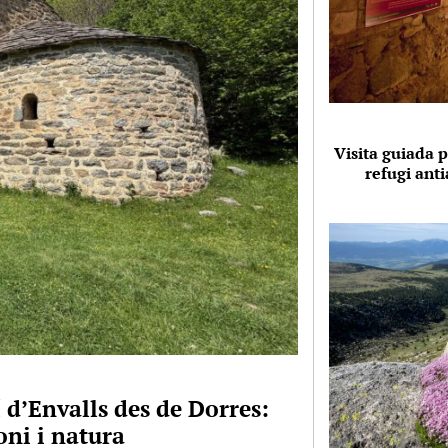
Visita guiada p
refugi anti
 d’Envalls des de Dorres:
ni i natura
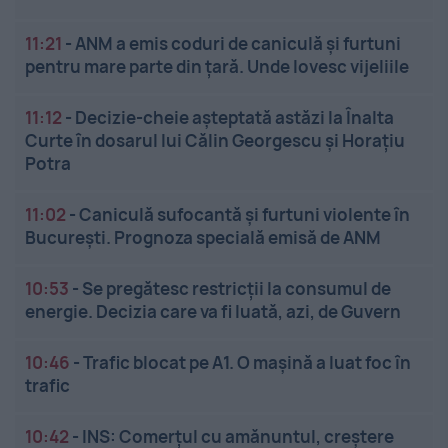
11:21
-
ANM a emis coduri de caniculă și furtuni
pentru mare parte din țară. Unde lovesc vijeliile
11:12
-
Decizie-cheie așteptată astăzi la Înalta
Curte în dosarul lui Călin Georgescu și Horațiu
Potra
11:02
-
Caniculă sufocantă și furtuni violente în
București. Prognoza specială emisă de ANM
10:53
-
Se pregătesc restricții la consumul de
energie. Decizia care va fi luată, azi, de Guvern
10:46
-
Trafic blocat pe A1. O mașină a luat foc în
trafic
10:42
-
INS: Comerțul cu amănuntul, creștere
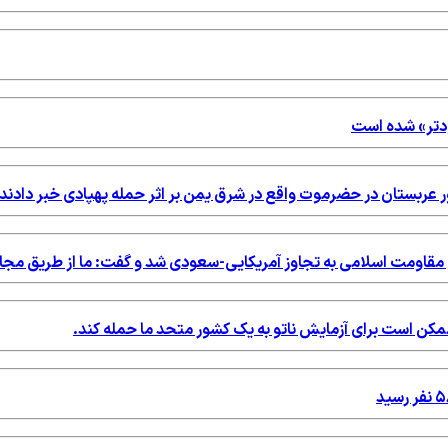
ودتر» شده است
ور عربستان در حضرموت واقع در شرق یمن بر اثر حمله پهپادی خبر دادند.
خ مقاومت اسلامی به تجاوز آمریکایی-سعودی شد و گفت: ما از طریق مج
ه ممکن است برای آزمایش ناتو به یک کشور متحد ما حمله کند.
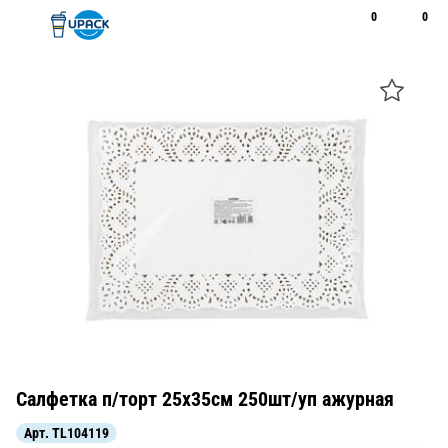
0
0
Рус
Қаз
Открыть поиск
Позвонить
+7 747 094 22 07
Салфетка п/торт 25х35см 250шт/уп ажурная
Арт.
TL104119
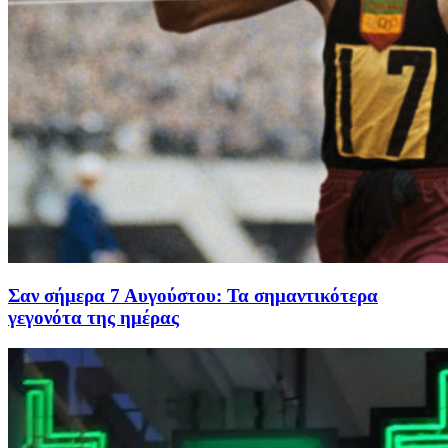
Σαν σήμερα 7 Αυγούστου: Τα σημαντικότερα
γεγονότα της ημέρας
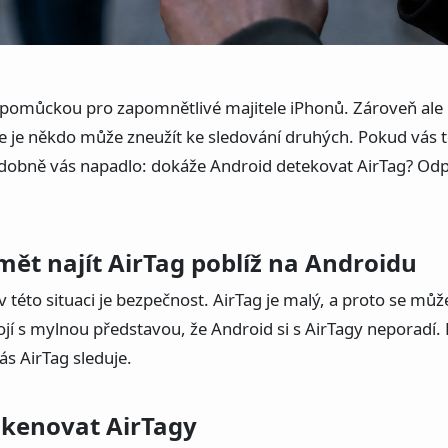
u pomůckou pro zapomnětlivé majitele iPhonů. Zároveň al
že je někdo může zneužít ke sledování druhých. Pokud vás t
dobně vás napadlo: dokáže Android detekovat AirTag? Odp
umět najít AirTag poblíž na Androidu
 v této situaci je bezpečnost. AirTag je malý, a proto se m
ojí s mylnou představou, že Android si s AirTagy neporadí. P
ás AirTag sleduje.
skenovat AirTagy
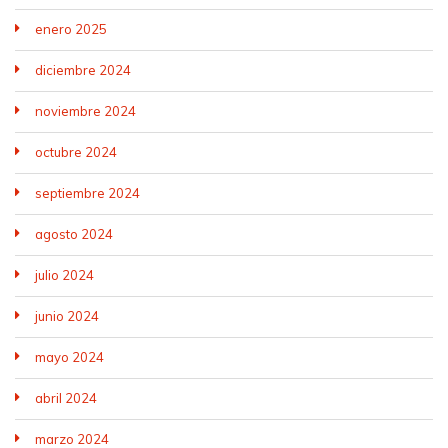
enero 2025
diciembre 2024
noviembre 2024
octubre 2024
septiembre 2024
agosto 2024
julio 2024
junio 2024
mayo 2024
abril 2024
marzo 2024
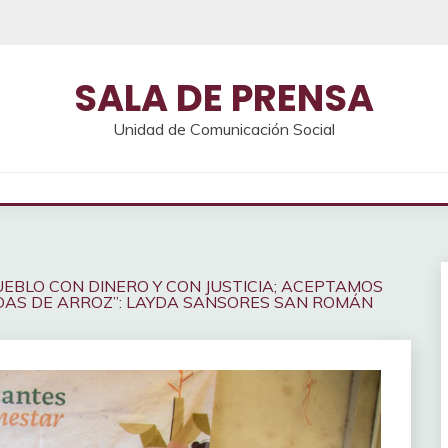
SALA DE PRENSA
Unidad de Comunicación Social
EBLO CON DINERO Y CON JUSTICIA; ACEPTAMOS
ADAS DE ARROZ”: LAYDA SANSORES SAN ROMÁN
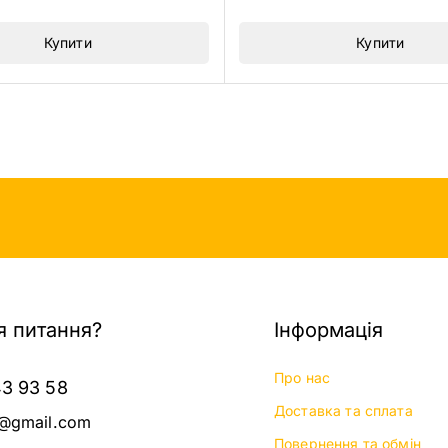
5
Купити
Купити
 питання?
Інформація
Про нас
43 93 58
Доставка та сплата
@gmail.com
Повернення та обмін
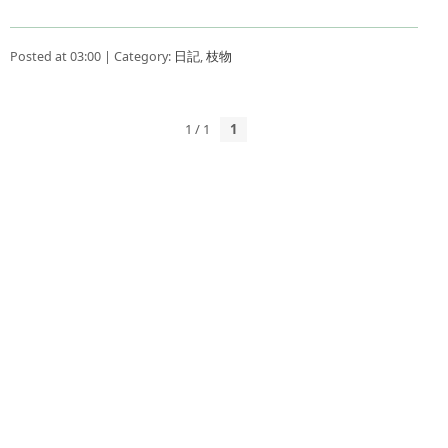
Posted at 03:00 | Category:
日記
,
枝物
1 / 1
1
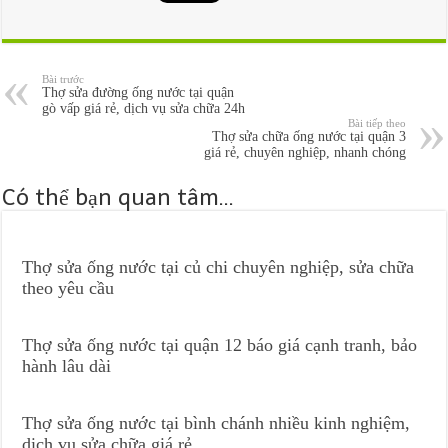
Bài trước
Thợ sửa đường ống nước tại quận
gò vấp giá rẻ, dịch vụ sửa chữa 24h
Bài tiếp theo
Thợ sửa chữa ống nước tại quận 3
giá rẻ, chuyên nghiệp, nhanh chóng
Có thể bạn quan tâm...
Thợ sửa ống nước tại củ chi chuyên nghiệp, sửa chữa
theo yêu cầu
Thợ sửa ống nước tại quận 12 báo giá cạnh tranh, bảo
hành lâu dài
Thợ sửa ống nước tại bình chánh nhiều kinh nghiệm,
dịch vụ sửa chữa giá rẻ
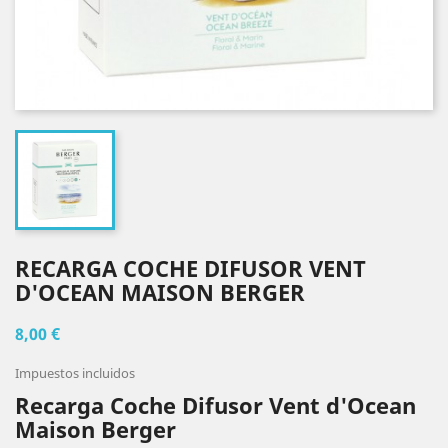
RECARGA COCHE DIFUSOR VENT
D'OCEAN MAISON BERGER
8,00 €
Impuestos incluidos
Recarga Coche Difusor Vent d'Ocean
Maison Berger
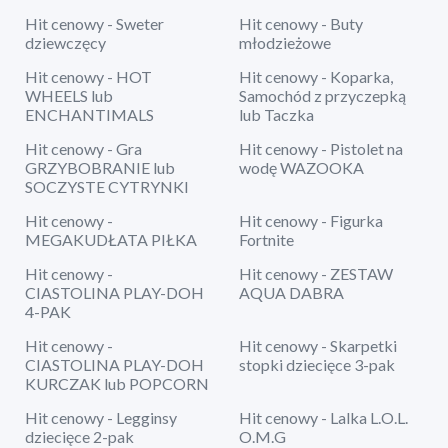
Hit cenowy - Sweter
Hit cenowy - Buty
dziewczęcy
młodzieżowe
Hit cenowy - HOT
Hit cenowy - Koparka,
WHEELS lub
Samochód z przyczepką
ENCHANTIMALS
lub Taczka
Hit cenowy - Gra
Hit cenowy - Pistolet na
GRZYBOBRANIE lub
wodę WAZOOKA
SOCZYSTE CYTRYNKI
Hit cenowy -
Hit cenowy - Figurka
MEGAKUDŁATA PIŁKA
Fortnite
Hit cenowy -
Hit cenowy - ZESTAW
CIASTOLINA PLAY-DOH
AQUA DABRA
4-PAK
Hit cenowy -
Hit cenowy - Skarpetki
CIASTOLINA PLAY-DOH
stopki dziecięce 3-pak
KURCZAK lub POPCORN
Hit cenowy - Legginsy
Hit cenowy - Lalka L.O.L.
dziecięce 2-pak
O.M.G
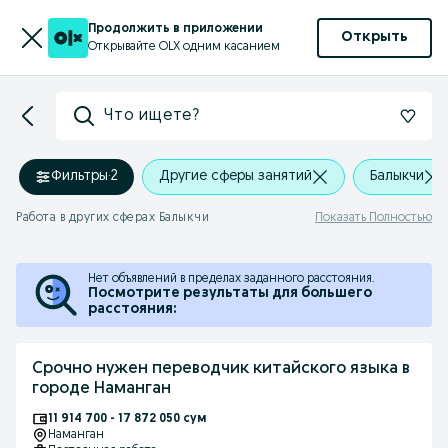
Продолжить в приложении
Открыть
Открывайте OLX одним касанием
Что ищете?
Фильтры
·
2
Другие сферы занятий
Балыкчи
Работа в других сферах Балыкчи
Показать Полностью
Нет объявлений в пределах заданного расстояния.
Посмотрите результаты для большего
расстояния:
Срочно нужен переводчик китайского языка в
городе Наманган
11 914 700 - 17 872 050 сум
Наманган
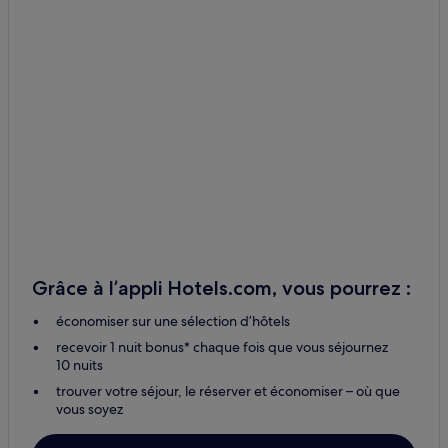
Grâce à l’appli Hotels.com, vous pourrez :
économiser sur une sélection d’hôtels
recevoir 1 nuit bonus* chaque fois que vous séjournez
10 nuits
trouver votre séjour, le réserver et économiser – où que
vous soyez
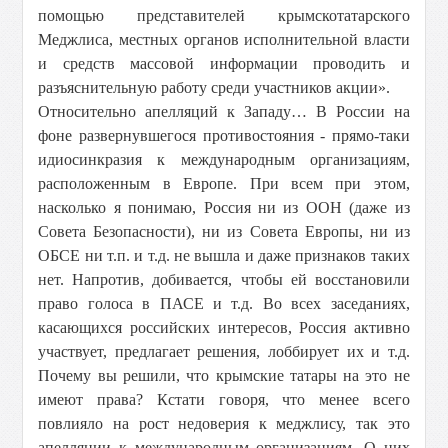
помощью представителей крымскотатарского
Меджлиса, местных органов исполнительной власти
и средств массовой информации проводить и
разъяснительную работу среди участников акции».
Относительно апелляций к Западу… В России на
фоне развернувшегося противостояния - прямо-таки
идиосинкразия к международным организациям,
расположенным в Европе. При всем при этом,
насколько я понимаю, Россия ни из ООН (даже из
Совета Безопасности), ни из Совета Европы, ни из
ОБСЕ ни т.п. и т.д. не вышла и даже признаков таких
нет. Напротив, добивается, чтобы ей восстановили
право голоса в ПАСЕ и т.д. Во всех заседаниях,
касающихся российских интересов, Россия активно
участвует, предлагает решения, лоббирует их и т.д.
Почему вы решили, что крымские татары на это не
имеют права? Кстати говоря, что менее всего
повлияло на рост недоверия к меджлису, так это
апелляции к международным организациям. О них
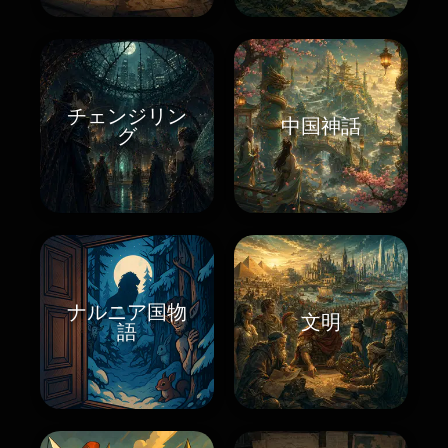
チェンジリン
中国神話
グ
ナルニア国物
文明
語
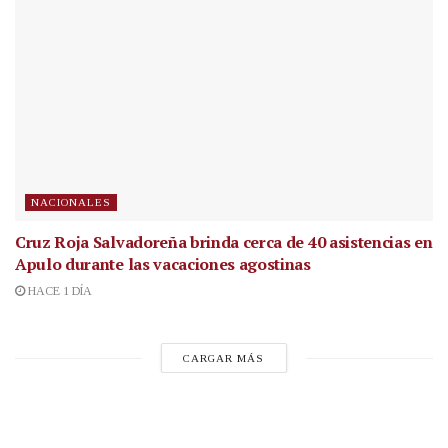
NACIONALES
Cruz Roja Salvadoreña brinda cerca de 40 asistencias en
Apulo durante las vacaciones agostinas
HACE 1 DÍA
CARGAR MÁS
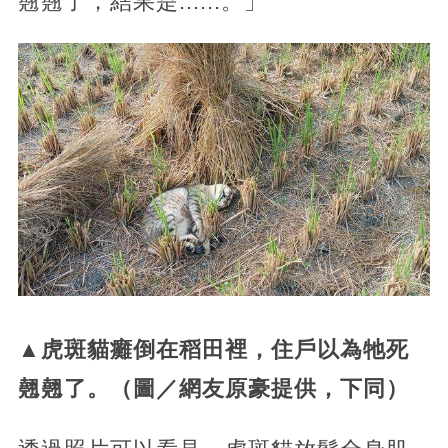
翹翹了，結果是......。」
▲虎斑貓癱倒在稻田裡，住戶以為牠死
翹翹了。（圖／網友原豪提供，下同）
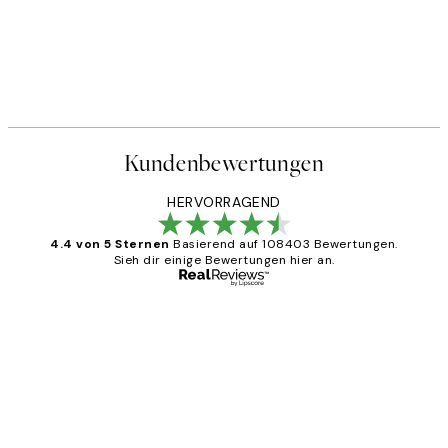
Kundenbewertungen
HERVORRAGEND
4.4 von 5 Sternen
Basierend auf 108403 Bewertungen.
Sieh dir einige Bewertungen hier an.
Verifizierter Käufer
Kundenbewertungen
Great
1 Jun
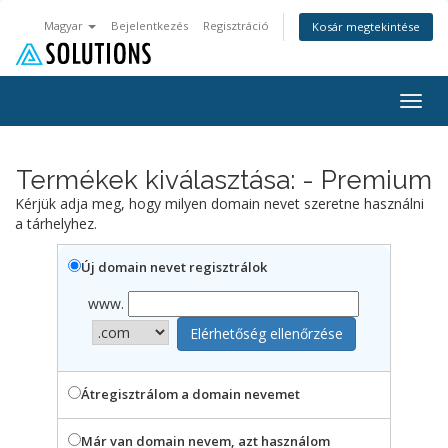
Magyar
Bejelentkezés
Regisztráció
Kosár megtekintése
Togg
navig
Termékek kiválasztása: - Premium
Kérjük adja meg, hogy milyen domain nevet szeretne használni
a tárhelyhez.
Új domain nevet regisztrálok
www.
Átregisztrálom a domain nevemet
Már van domain nevem, azt használom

Task brief:
One number is all the reply should hold: how many lines in these records include the word "chữa".

Reply:
4